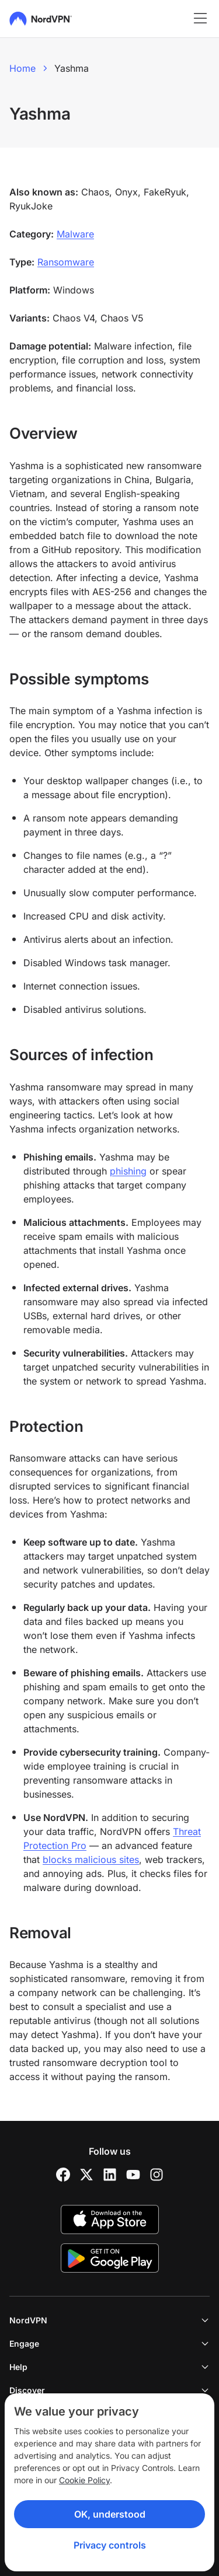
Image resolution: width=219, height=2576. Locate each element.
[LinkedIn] (110, 2175)
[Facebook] (63, 2175)
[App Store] (110, 2219)
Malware (75, 234)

Directions for this task: The listing above must be printed again exactly, minus its pictures.

Reply to the task:
Image resolution: width=219, height=2576. Locate each element.
[LinkedIn] (110, 2175)
[Facebook] (63, 2175)
[App Store] (110, 2219)
Malware (75, 234)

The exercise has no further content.